● Action item: For the string "testing", find every matching line in the records and copy it.

▬▬▬▬▬▬▬▬▬▬

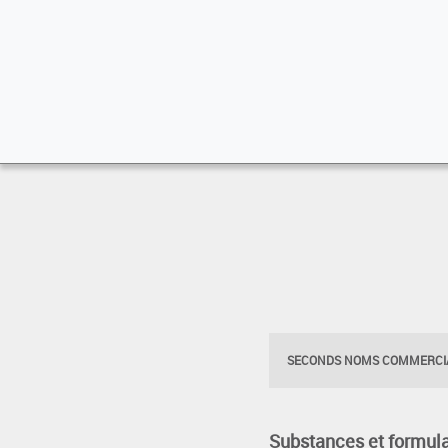
SECONDS NOMS COMMERCIA
Substances et formula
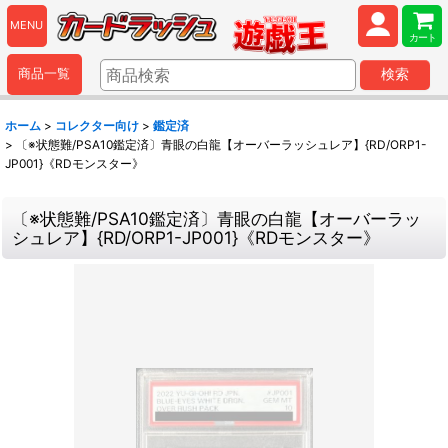
MENU
カート
商品一覧
検索
ホーム
>
コレクター向け
>
鑑定済
>
〔※状態難/PSA10鑑定済〕青眼の白龍【オーバーラッシュレア】{RD/ORP1-
JP001}《RDモンスター》
〔※状態難/PSA10鑑定済〕青眼の白龍【オーバーラッ
シュレア】{RD/ORP1-JP001}《RDモンスター》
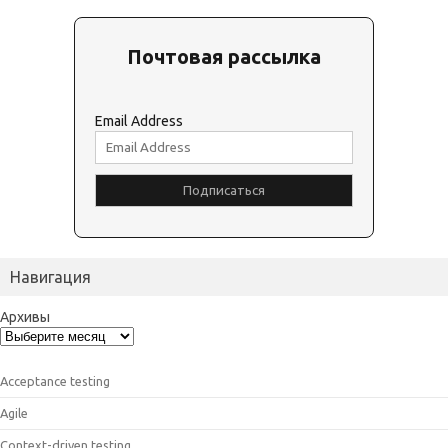
Почтовая рассылка
Email Address
Навигация
Архивы
Acceptance testing
Agile
Context-driven testing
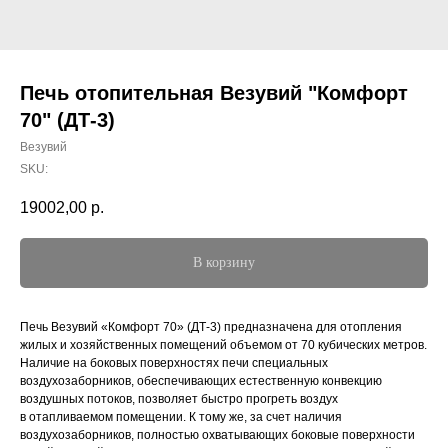
Печь отопительная Везувий "Комфорт
70" (ДТ-3)
Везувий
SKU:
19002,00
р.
В корзину
Печь Везувий «Комфорт 70» (ДТ-3) предназначена для отопления
жилых и хозяйственных помещений объемом от 70 кубических метров.
Наличие на боковых поверхностях печи специальных
воздухозаборников, обеспечивающих естественную конвекцию
воздушных потоков, позволяет быстро прогреть воздух
в отапливаемом помещении. К тому же, за счет наличия
воздухозаборников, полностью охватывающих боковые поверхности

▬▬▬▬▬▬▬▬▬▬

● Solution to this exercise:
Acceptance testing
Context-driven testing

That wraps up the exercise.